Today we've even seen a new incarnation of the
Herald Sun ban on me and Crikey. Andrew Bolt's attack this morning on his own paper's trashy Rex Hunt splash described our ezine as "the gossip site of
Sydney Morning Herald ex-editor Eric Beecher".
Truth be known, the current Press Council action is just a dry run for a forthcoming complaint over the
Herald Sun's ban, and Bolt's column today will be exhibit 96. The Greens cleaned up the
Herald Sun in the Press Council after the last federal election and I'm very confident of a similar result if they don't lift the ban during this year's Victorian election campaign.
18. Crazy times on the media and talk circuit
By Stephen Mayne, media tart and speakers circuit regular The whole Crikey adventure has involved a lot of media and speeches over the years but these last few days have been close to the craziest period I've experienced.
The first unusual event was to get a call at 5.30pm on Tuesday to fill in for Noel Pearson who cancelled a dinner speaking engagement in Melbourne at the last moment. The audience of 150 at the Darebin Arts & Entertainment Centre was only told Noel was a no-show as I was being introduced, so the 30 or so members of the Indigenous community who'd turned up were in for a bit of a surprise.
Having had no time to prepare, I embarked on a familiar rave about corporate behaviour, the evils of some media moguls and what sort of political reforms were needed in Victoria, but this wasn't good enough for one Indigenous lady who leapt to her feet mid-speech and gave me the mother of all bollockings for talking about stuff that was of no interest to her community.
One of the organisers had to demand the lady stop abusing me and sit down, but instead she just stormed out. Talk about a tough gig. There were plenty of questions from the floor and positive feedback afterwards so it wasn't a complete disaster but next time you get a request to fill in for someone at short notice on a topic you know little about, be wary.
Thankfully, last night's speech in Sydney to the Australia-Israel Chamber of Commerce Young Business Forum was better received although I probably took the "disclose, disclose, disclose" the mantra a bit too far and some in the audience looked a little incredulous at times.

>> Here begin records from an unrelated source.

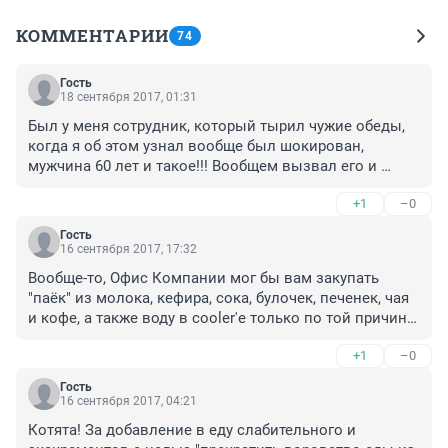
КОММЕНТАРИИ
74
Гость
18 сентября 2017, 01:31
Был у меня сотрудник, который тырил чужие обеды, 
когда я об этом узнал вообще был шокирован, 
мужчина 60 лет и такое!!! Вообщем вызвал его и 
сказал что на тебя жалобы, он очень возмущался 
+1
–0
говорил что это не он, просил провести очную ставку, 
я ему сказал что если это повторится, то я с его з/п 
Гость
для первого раза неделю буду кормить обедами весь 
16 сентября 2017, 17:32
офис!

Вообще-то, Офис Компании мог бы вам закупать 
Больше жалоб не поступало.
"паёк" из молока, кефира, сока, булочек, печенек, чая 
и кофе, а также воду в cooler'е только по той причине, 
что такие закупки в целях поддержки сотрудников не 
+1
–0
облагаются НДС и на этот вид закупок есть прочие 
налоговые льготы (главное, указать, что еда 
Гость
раздаётся всем, а не персонально каждому).
16 сентября 2017, 04:21
Котята! За добавление в еду слабительного и 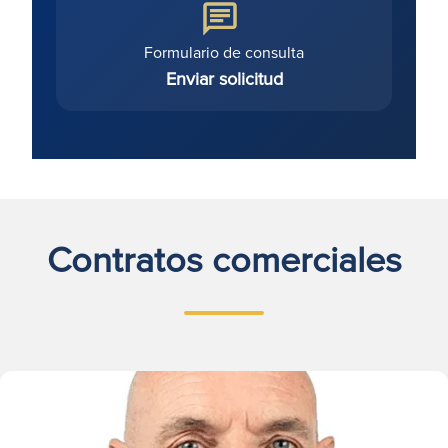
Formulario de consulta
Enviar solicitud
Contratos comerciales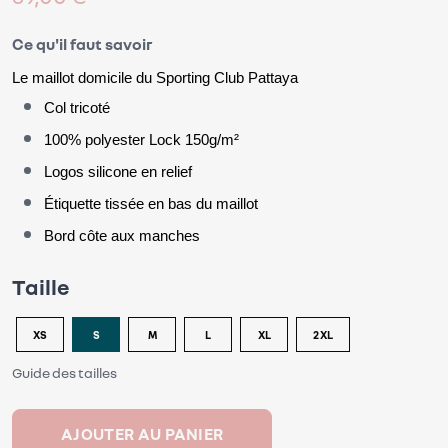
Ce qu'il faut savoir
Le maillot domicile du Sporting Club Pattaya
Col tricoté
100% polyester Lock 150g/m²
Logos silicone en relief
Étiquette tissée en bas du maillot
Bord côte aux manches
Taille
XS
S
M
L
XL
2XL
Guide des tailles
AJOUTER AU PANIER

Then there has been an avalanche of media on a range of topics. It's not often you knock back
A Current Affair, but surrendering a couple of hours to get one minute of air-time sledging Macquarie Bank just wasn't worth it. I also slept in on Wednesday morning and missed a chance to talk to Mike Carlton and Peter Fitzsimons about the Millionaires Factory on 2UE's breakfast program but there were the usual Tuesday spots on the ABC in Tasmania, NSW and Victoria which were dominated by Macquarie. Tune in to
The National Interest on Radio National at midday on Sunday for another lengthy discussion about Macquarie.
The chequebook journalism story out of Beaconsfield also sparked a longish chat on ABC Newcastle and a few
lively grabs for
The World Today, and even the sledges of James Hardie chairman Meredith Hellicar at the AMP AGM yesterday got
picked up by AAP.
However, the favourite media appearance of the week was this
AAP feature on the immorality of Australia's hypocritical shock-jocks. Have a read because the AAP reporter has amassed an impressive list of shock jock indiscretions.

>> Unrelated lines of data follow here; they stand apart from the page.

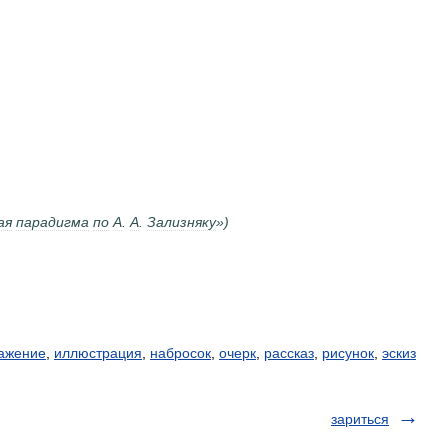
ая
парадигма
по
А
.
А
.
Зализняку
»)
ажение
,
иллюстрация
,
набросок
,
очерк
,
рассказ
,
рисунок
,
эскиз
зариться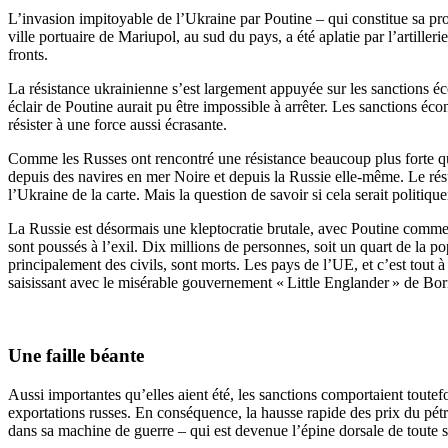
L’invasion impitoyable de l’Ukraine par Poutine – qui constitue sa proc
ville portuaire de Mariupol, au sud du pays, a été aplatie par l’artiller
fronts.
La résistance ukrainienne s’est largement appuyée sur les sanctions éco
éclair de Poutine aurait pu être impossible à arrêter. Les sanctions é
résister à une force aussi écrasante.
Comme les Russes ont rencontré une résistance beaucoup plus forte que
depuis des navires en mer Noire et depuis la Russie elle-même. Le résul
l’Ukraine de la carte. Mais la question de savoir si cela serait politiqu
La Russie est désormais une kleptocratie brutale, avec Poutine comme n
sont poussés à l’exil. Dix millions de personnes, soit un quart de la po
principalement des civils, sont morts. Les pays de l’UE, et c’est tout à
saisissant avec le misérable gouvernement « Little Englander » de Bori
Une faille béante
Aussi importantes qu’elles aient été, les sanctions comportaient toutefo
exportations russes. En conséquence, la hausse rapide des prix du pétro
dans sa machine de guerre – qui est devenue l’épine dorsale de toute 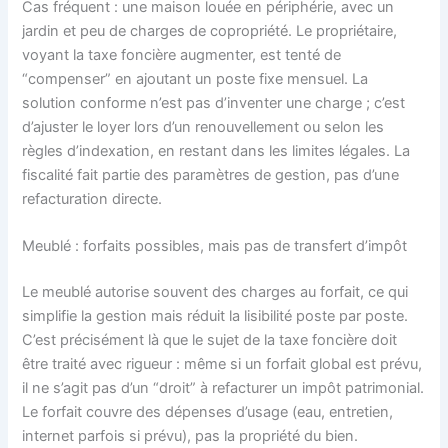
Cas fréquent : une maison louée en périphérie, avec un
jardin et peu de charges de copropriété. Le propriétaire,
voyant la taxe foncière augmenter, est tenté de
“compenser” en ajoutant un poste fixe mensuel. La
solution conforme n’est pas d’inventer une charge ; c’est
d’ajuster le loyer lors d’un renouvellement ou selon les
règles d’indexation, en restant dans les limites légales. La
fiscalité fait partie des paramètres de gestion, pas d’une
refacturation directe.
Meublé : forfaits possibles, mais pas de transfert d’impôt
Le meublé autorise souvent des charges au forfait, ce qui
simplifie la gestion mais réduit la lisibilité poste par poste.
C’est précisément là que le sujet de la taxe foncière doit
être traité avec rigueur : même si un forfait global est prévu,
il ne s’agit pas d’un “droit” à refacturer un impôt patrimonial.
Le forfait couvre des dépenses d’usage (eau, entretien,
internet parfois si prévu), pas la propriété du bien.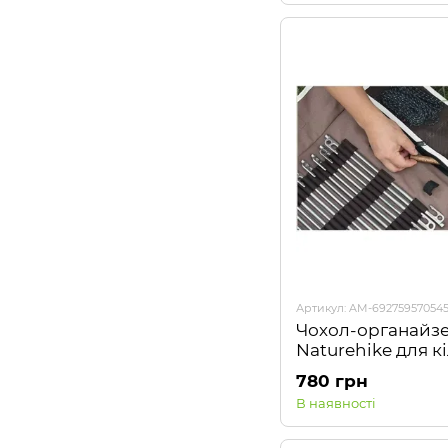
Артикул: AM-69275957054
Чохол-органайз
Naturehike для к
(великий) NH20P
780 грн
коричневий
В наявності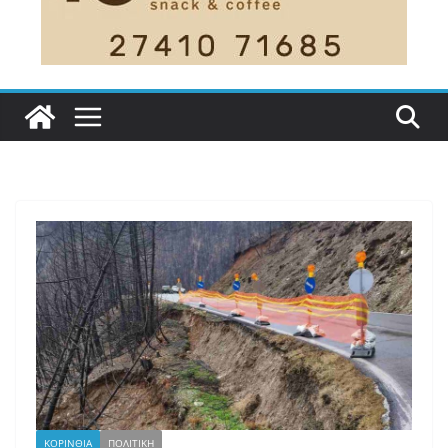
ΚΟΡΙΝΘΙΑ
ΠΟΛΙΤΙΚΗ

The real reason for producing this item is to seek some assistance from the Crikey Army for a live 20-minute Triple J spot with John Safran and Father Bob McGuire on Sunday night at 10.30pm.
Safran comes up with some obscure corporate conspiracy topics and this time he wants to explore the question of companies who align themselves with activists or profit directly from activism. The Body Shop is a good example and at one level Crikey has also profited from shareholder activism over the years, but we'll need far more than that so all insights on this topic are welcome to smayne@crikey.com.au.

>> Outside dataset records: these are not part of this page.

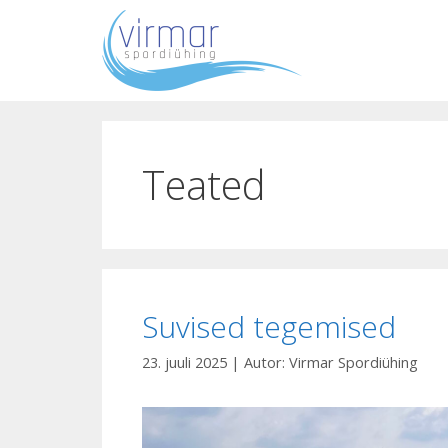
Liigu
sisu
juurde
Teated
Suvised tegemised
23. juuli 2025
| Autor:
Virmar Spordiühing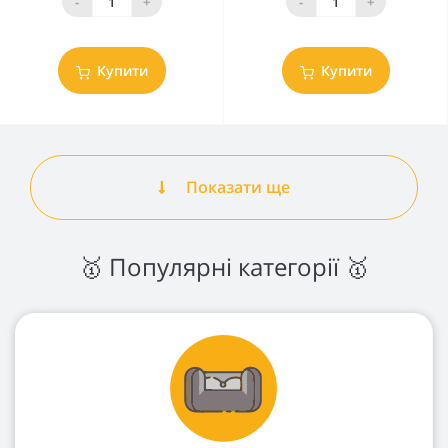
-
+
-
+
Купити
Купити
Показати ще
🥇 Популярні категорії 🥇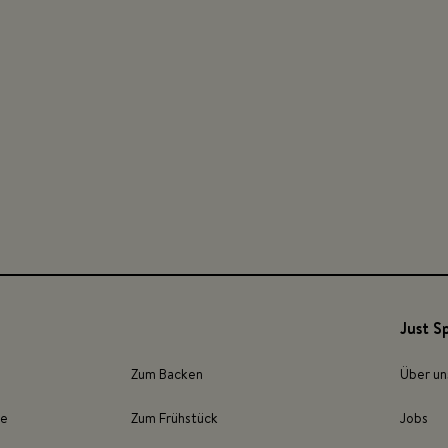
Just S
Zum Backen
Über un
ze
Zum Frühstück
Jobs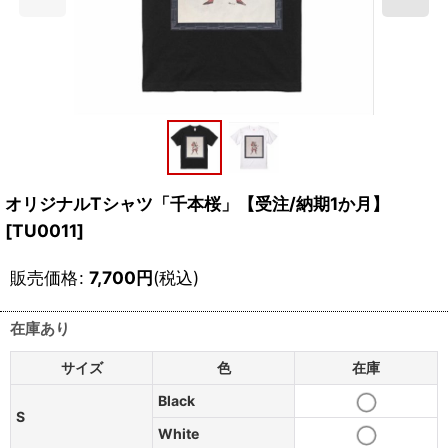
オリジナルTシャツ「千本桜」【受注/納期1か月】
[
TU0011
]
販売価格
:
7,700
円
(税込)
在庫あり
サイズ
色
在庫
Black
S
White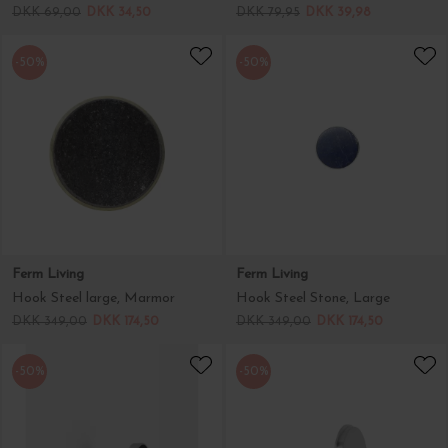
DKK 69,00
DKK 34,50
DKK 79,95
DKK 39,98
-50%
-50%
Ferm Living
Ferm Living
Hook Steel large, Marmor
Hook Steel Stone, Large
DKK 349,00
DKK 174,50
DKK 349,00
DKK 174,50
-50%
-50%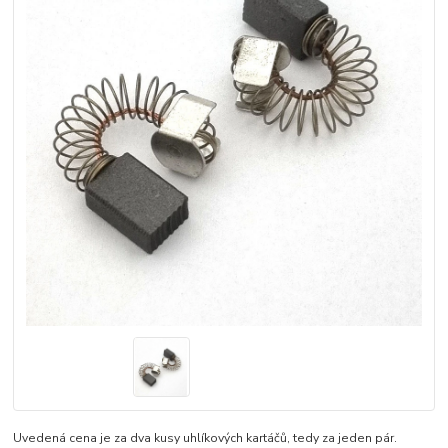
Uvedená cena je za dva kusy uhlíkových kartáčů, tedy za jeden pár.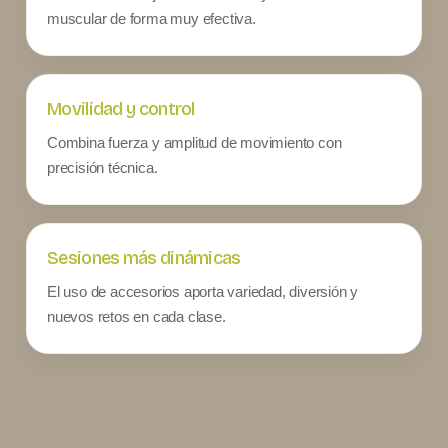
muscular de forma muy efectiva.
Movilidad y control
Combina fuerza y amplitud de movimiento con
precisión técnica.
Sesiones más dinámicas
El uso de accesorios aporta variedad, diversión y
nuevos retos en cada clase.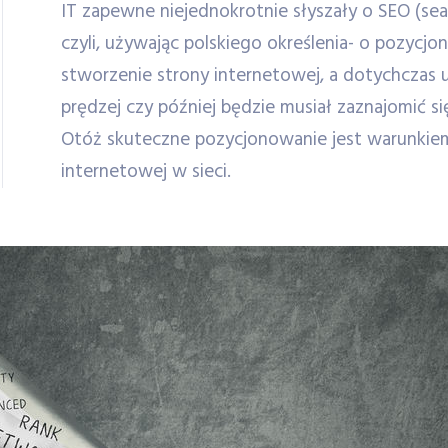
IT zapewne niejednokrotnie słyszały o SEO (sea
czyli, używając polskiego określenia- o pozycjo
stworzenie strony internetowej, a dotychczas u
prędzej czy później będzie musiał zaznajomić s
Otóż skuteczne pozycjonowanie jest warunkie
internetowej w sieci.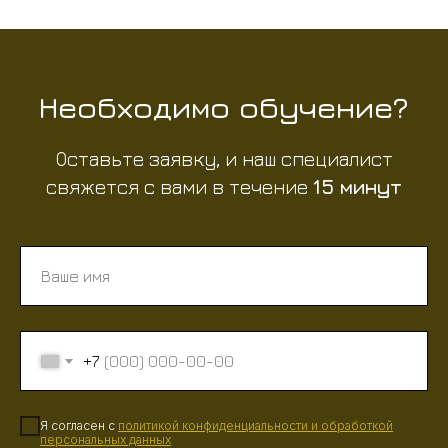
Необходимо обучение?
Оставьте заявку, и наш специалист
свяжется с вами в течение
15 минут
+7
Я согласен с
политикой конфиденциальности
и
обработкой
персональных данных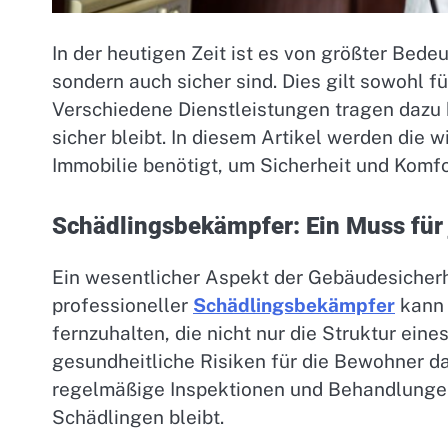
In der heutigen Zeit ist es von größter Bede
sondern auch sicher sind. Dies gilt sowohl 
Verschiedene Dienstleistungen tragen dazu 
sicher bleibt. In diesem Artikel werden die w
Immobilie benötigt, um Sicherheit und Komfo
Schädlingsbekämpfer: Ein Muss für
Ein wesentlicher Aspekt der Gebäudesicherhe
professioneller
Schädlingsbekämpfer
kann 
fernzuhalten, die nicht nur die Struktur ei
gesundheitliche Risiken für die Bewohner d
regelmäßige Inspektionen und Behandlungen 
Schädlingen bleibt.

22. AMP, derivative plays and inaccurate balance sheets
By Stephen Mayne, proxy for his dad at yesterday's AMP AGMNot much of it was picked up in the mainstream press today, but there were some very interesting exchanges at the AMP AGM yesterday. For starters, the company continues to have the most inaccurate balance sheet in Australia's top 50 companies, although it's now massively undervalued rather than massively overvalued.
The 2002 annual report claimed AMP had net assets of $18 billion when the market value had slumped to about $8 billion. This was all about the $10 billion that AMP dropped on its UK misadventure, but now that this has been demerged, the new AMP only claims to have net assets of $2.8 billion, yet the current market capitalisation is $17.8 billion.
Asked how on earth AMP's balance sheet could go from being $10 billion over the odds to $15 billion under in just three short years, chairman Peter Mason dodged the question and declined to invite long-time auditor Brian Long to speak.
Mason was also reluctant to engage over the large derivatives contract with UBS in late 2002 to de-risk AMP's UK business by protecting itself on the downside of UK equities but surrendering much of the upside. CEO Andrew Mohl told the 2003 AGM this had saved the company "hundreds of millions of of pounds", but the UK market has doubled since then. Mohl got quite animated after the meeting in a private chat as he defended the arrangement and he told shareholders the deal retained "most of the upside".
Crikey has written previously about the perception problems of appointing Mason chairman when he is a "senior adviser" with its main adviser, UBS, which pocketed upwards of $100 million from AMP during its capital crisis over the previous five years. Mason defended the arrangement, denied he would be involved in any AMP work and said he left JP Morgan because they wouldn't allow him to take on the AMP gig, which will pay a very tidy $480,000 in 2006 after yesterday's increase in directors' fees.
I gave the board a bollocking for returning all this excess capital in 2005 and 2006 when they massively diluted shareholders in 2002 and 2003 by issuing 711 million new shares – more than 60% of the shares on issue at the time – at an average of only about $4.20 each. Mason gave some meek line about history suggesting you could do things differently, but with the stock pushing $10 this week, shareholders were not particularly angry even though most would remember the stock trading above $20.
The most disappointing aspect of the meeting was not rolling James Hardie chairman Meredith Hellicar on the show of hands. She got back with about two-thirds support so clearly the clarion call to "send a message about corporate behaviour" could have been presented a lot better.
Check out all the proxy votes
here and you'll see that Meredith was re-elected with more than 98.05% in favour so clearly even the union-backed industry funds failed to register a serious protest vote. Talk about a missed opportunity.